Required action: From the entries below, copy every line that has the word "transporte".

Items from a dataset

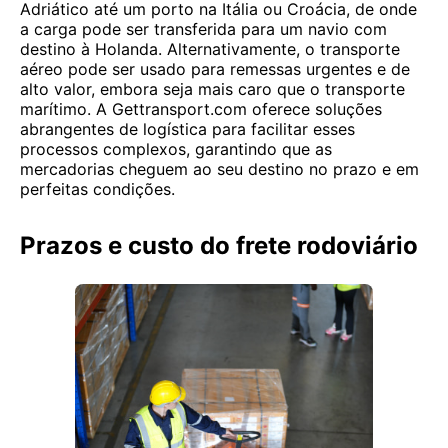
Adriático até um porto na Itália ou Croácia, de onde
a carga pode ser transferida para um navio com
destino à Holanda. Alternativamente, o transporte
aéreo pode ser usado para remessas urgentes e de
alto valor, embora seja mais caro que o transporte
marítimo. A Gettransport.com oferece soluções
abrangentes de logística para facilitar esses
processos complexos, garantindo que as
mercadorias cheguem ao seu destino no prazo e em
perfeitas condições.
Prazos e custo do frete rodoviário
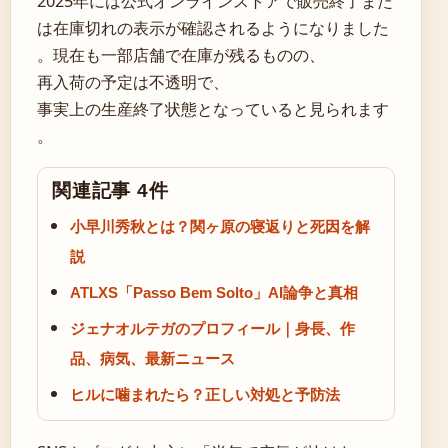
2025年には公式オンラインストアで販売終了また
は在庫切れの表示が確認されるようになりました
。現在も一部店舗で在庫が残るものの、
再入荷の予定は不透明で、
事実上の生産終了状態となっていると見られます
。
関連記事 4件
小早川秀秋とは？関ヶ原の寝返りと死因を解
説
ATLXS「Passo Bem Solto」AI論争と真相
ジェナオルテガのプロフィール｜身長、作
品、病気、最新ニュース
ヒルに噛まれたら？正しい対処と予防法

Task answer:
destino à Holanda. Alternativamente, o transporte
alto valor, embora seja mais caro que o transporte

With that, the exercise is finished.